The more he talks about marriage, and where it arises out of in Genesis, he sees it as a picture of an even greater reality. Though marriage was there from the beginning, it’s penultimate – it’s not the final horizon. It points to something even greater than ourselves: which is the relationship between Jesus and his church.

In the NT we also learn that marriage is not in heaven – marriage fades out, having accomplished its purpose in illustrating what our relationship with Jesus is going to be. Yet, the capacity to be in Christ is there at the beginning because marriage was what we were created for.

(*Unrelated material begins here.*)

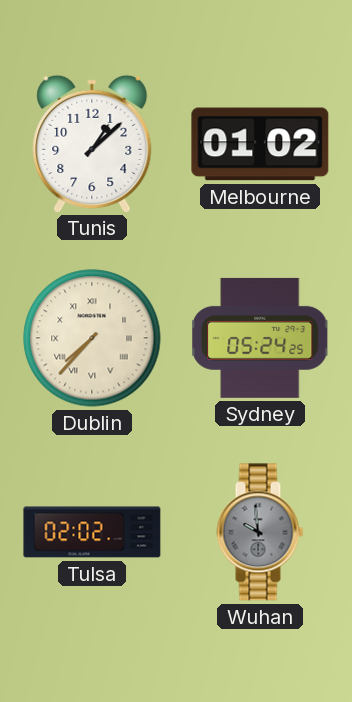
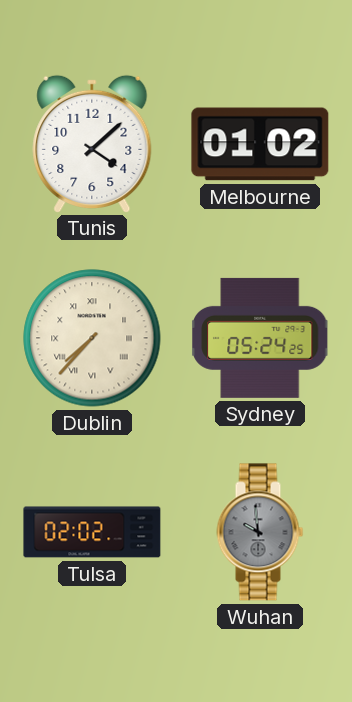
Tunis: 1:08 -> 4:08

Marriage makes it possible to profoundly unite people together – surviving even after the fall, even when human beings lose their connection with God they retain their connection with each other.

So, God takes that capacity for which we were made and uses it as the basis for which we are united with Him.

In the person of his own Son, we are united to Jesus and so united with Him. In doing that, he will transcend marriage itself. Marriage has limits – age limits, relationship limits. But union with Christ encompasses all people. It bursts out of those limitations – and this union is deeper and more powerful than the one-flesh relationship between husband and wife. Union with Christ means transcending how God has made us. It goes beyond even that unity in marriage – yet marriage itself pointed to that!

God made us with the intent that we would transcend how we were made.

What does it mean to be human?

To be earthed – made out of creation, the stuff of creation.

To be a person – in relationship with God and with each other.

In Union – between husband and wife, a practice run for the real deal for union between Christ and us.

To come to Christ is to come home to what it means to be really human.